An easy way to pile more color onto your plate is by incorporating brightly colored vegetables.
Not only will a colorful meal be more appealing to the eye, but it will also increase nutrients essential to good health while providing minimal additional calories and fat.
Vegetables are a good source of dietary fiber, which is beneficial to the body in many ways.
Dietary fiber provides bulk to the diet, leaving the feeling of fullness, while providing few calories or fat.
Dietary fiber plays a role in digestive health and might help protect our bodies from certain types of cancer and heart disease.
Why the emphasis on bright colors?
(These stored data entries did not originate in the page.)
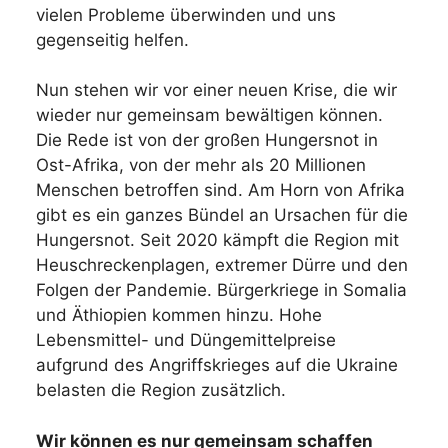
vielen Probleme überwinden und uns
gegenseitig helfen.
Nun stehen wir vor einer neuen Krise, die wir
wieder nur gemeinsam bewältigen können.
Die Rede ist von der großen Hungersnot in
Ost-Afrika, von der mehr als 20 Millionen
Menschen betroffen sind. Am Horn von Afrika
gibt es ein ganzes Bündel an Ursachen für die
Hungersnot. Seit 2020 kämpft die Region mit
Heuschreckenplagen, extremer Dürre und den
Folgen der Pandemie. Bürgerkriege in Somalia
und Äthiopien kommen hinzu. Hohe
Lebensmittel- und Düngemittelpreise
aufgrund des Angriffskrieges auf die Ukraine
belasten die Region zusätzlich.
Wir können es nur gemeinsam schaffen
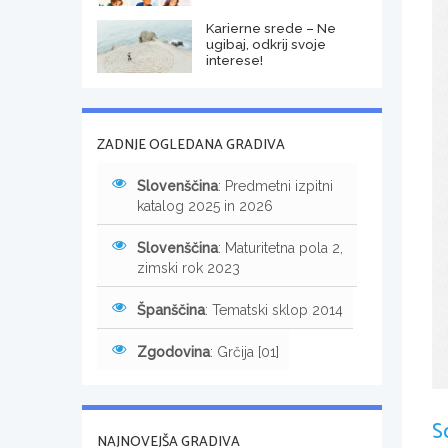
Karierne srede – Ne
ugibaj, odkrij svoje
interese!
ZADNJE OGLEDANA GRADIVA
Slovenščina
: Predmetni izpitni
katalog 2025 in 2026
Slovenščina
: Maturitetna pola 2,
zimski rok 2023
Španščina
: Tematski sklop 2014
Zgodovina
: Grčija [01]
S
NAJNOVEJŠA GRADIVA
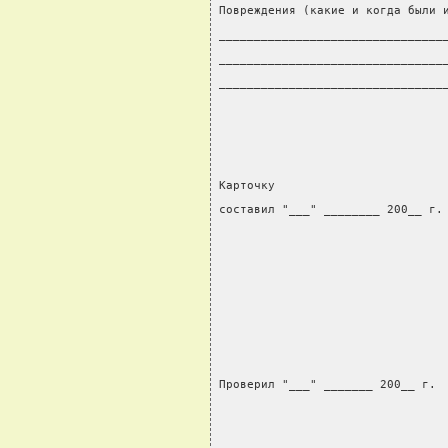
Повреждения (какие и когда были 
________________________________
________________________________
________________________________
Карточку
составил "___" ________ 200__ г.
                                
                                
                                
Проверил "___" _______ 200__ г. 
                                
                                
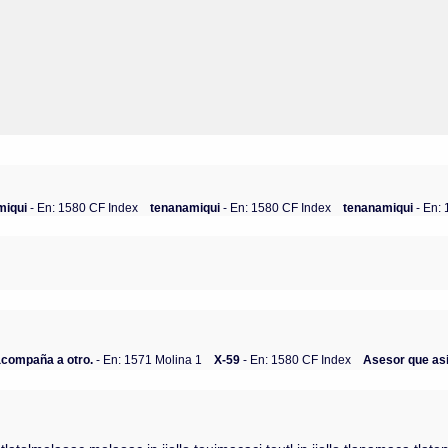
miqui
- En: 1580 CF Index
tenanamiqui
- En: 1580 CF Index
tenanamiqui
- En:
acompaña a otro.
- En: 1571 Molina 1
X-59
- En: 1580 CF Index
Asesor que asi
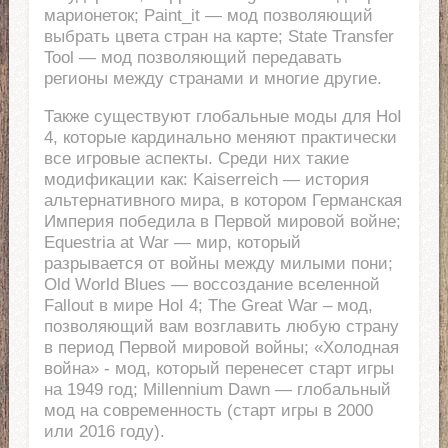
марионеток; Paint_it — мод позволяющий
выбрать цвета стран на карте; State Transfer
Tool — мод позволяющий передавать
регионы между странами и многие другие.
Также существуют глобальные моды для HoI
4, которые кардинально меняют практически
все игровые аспекты. Среди них такие
модификации как: Kaiserreich — история
альтернативного мира, в котором Германская
Империя победила в Первой мировой войне;
Equestria at War — мир, который
разрывается от войны между милыми пони;
Old World Blues — воссоздание вселенной
Fallout в мире HoI 4; The Great War – мод,
позволяющий вам возглавить любую страну
в период Первой мировой войны; «Холодная
война» - мод, который перенесет старт игры
на 1949 год; Millennium Dawn — глобальный
мод на современность (старт игры в 2000
или 2016 году).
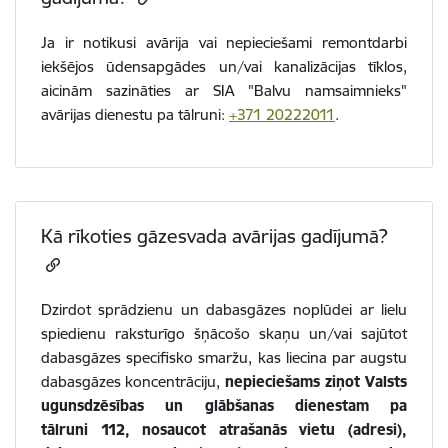
Ja ir notikusi avārija vai nepieciešami remontdarbi
iekšējos ūdensapgādes un/vai kanalizācijas tīklos,
aicinām sazināties ar SIA "Balvu namsaimnieks"
avārijas dienestu pa tālruni:
+371 20222011
.
Kā rīkoties gāzesvada avārijas gadījumā?
Dzirdot sprādzienu un dabasgāzes noplūdei ar lielu
spiedienu raksturīgo šņācošo skaņu un/vai sajūtot
dabasgāzes specifisko smaržu, kas liecina par augstu
dabasgāzes koncentrāciju,
nepieciešams ziņot Valsts
ugunsdzēsības un glābšanas dienestam pa
tālruni 112, nosaucot atrašanās vietu (adresi),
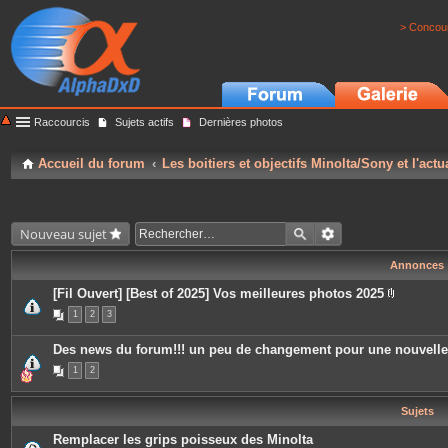
> Concour
Raccourcis
Sujets actifs
Dernières photos
Accueil du forum
Les boitiers et objectifs Minolta/Sony et l'actu
Nouveau sujet
Annonces
[Fil Ouvert] [Best of 2025] Vos meilleures photos 2025
P
1
2
3
i
è
c
Des news du forum!!! un peu de changement pour une nouvell
e
s
1
2
j
o
i
Sujets
n
t
e
Remplacer les grips poisseux des Minolta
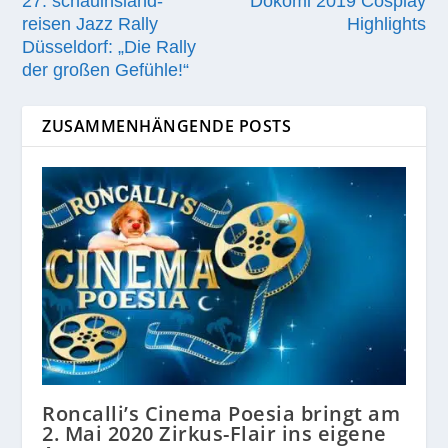
27. schauinsland-
Dokomi 2019 Cosplay
reisen Jazz Rally
Highlights
Düsseldorf: „Die Rally
der großen Gefühle!“
ZUSAMMENHÄNGENDE POSTS
Roncalli’s Cinema Poesia bringt am
2. Mai 2020 Zirkus-Flair ins eigene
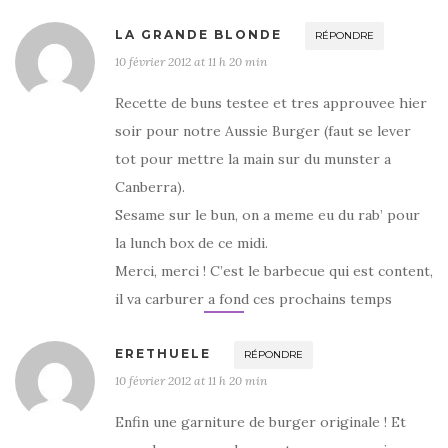
LA GRANDE BLONDE
RÉPONDRE
10 février 2012 at 11 h 20 min
Recette de buns testee et tres approuvee hier
soir pour notre Aussie Burger (faut se lever
tot pour mettre la main sur du munster a
Canberra).
Sesame sur le bun, on a meme eu du rab’ pour
la lunch box de ce midi.
Merci, merci ! C’est le barbecue qui est content,
il va carburer a fond ces prochains temps
ERETHUELE
RÉPONDRE
10 février 2012 at 11 h 20 min
Enfin une garniture de burger originale ! Et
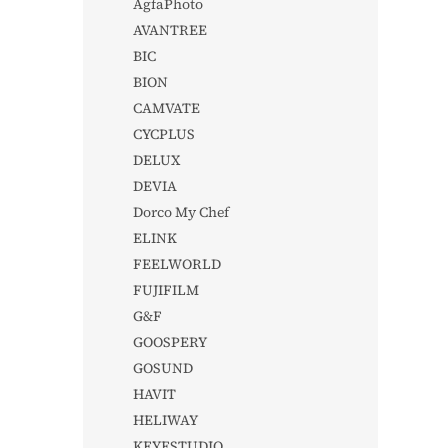
AgfaPhoto
AVANTREE
BIC
BION
CAMVATE
CYCPLUS
DELUX
DEVIA
Dorco My Chef
ELINK
FEELWORLD
FUJIFILM
G&F
GOOSPERY
GOSUND
HAVIT
HELIWAY
KEYESTUDIO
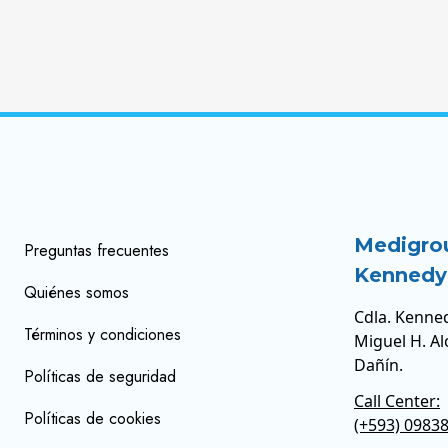
Medigro
Preguntas frecuentes
Kennedy
Quiénes somos
Cdla. Kenned
Términos y condiciones
Miguel H. Al
Dañín.
Políticas de seguridad
Call Center:
Políticas de cookies
(+593) 0983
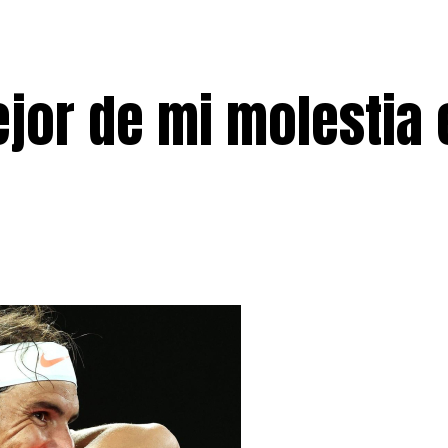
jor de mi molestia 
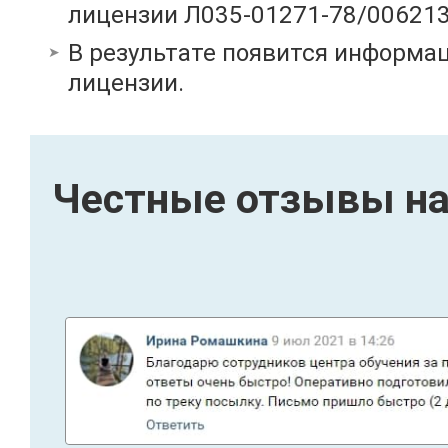
лицензии Л035-01271-78/00621
В результате появится информац
лицензии.
Честные отзывы на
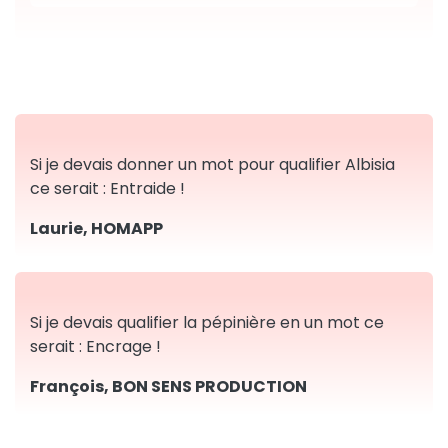
Si je devais donner un mot pour qualifier Albisia
ce serait : Entraide !
Laurie, HOMAPP
Si je devais qualifier la pépinière en un mot ce
serait : Encrage !
François, BON SENS PRODUCTION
Brightly colored fruits and vegetables are excellent sources or phytonutrients (compounds that are found in plants that have many health-promoting benefits including the potential to reduce the risk of certain types of cancer and heart disease).
Bright red vegetables such as tomatoes, beets, and red peppers provide nutrients that might help reduce the risk of certain types of cancer, especially of the prostate.
Adding white vegetables such as cauliflower, mushrooms, and onions provides nutrients, which might help reduce the risk of heart disease by lowering blood pressure and cholesterol.
Orange and yellow vegetables such as butternut squash, carrots and yellow peppers provide nutrients that play a role in maintenance of healthy eyesight, and might help reduce the risk of certain cancers, heart disease, and might improve immune function.
Green vegetables such as broccoli, asparagus and brussels sprouts also provide nutrients, which play a role in keeping your eyes healthy.
Certain green leafy vegetables like spinach and kale are a good source of folate, which has been shown to help reduce the risk of birth defects.
Blue and purple vegetables such as eggplant provide powerful antioxidants, which help protect various cells in our bodies from damage and might help reduce the risk of certain types of cancers and heart disease.
By choosing the correct cooking process, we can help preserve these valuable nutrients.
To preserve dietary fiber, avoid overcooking and limit to peeling your vegetables.
Steam vegetables in a small amount of water to help preserve other nutrients, vitamins and minerals.
Have you ever noticed when you boil vegetables, the water often turns colors? Prolonged exposure to water and heat breaks down key nutrients, which will be present in the water that most people drain off, before serving.
So what counts as a serving? One serving of vegetables is equal to 1 cup if it is raw and 1/2 cup if it is cooked.
So how many servings of vegetables do we need? People require different amounts depending on their age and activity level.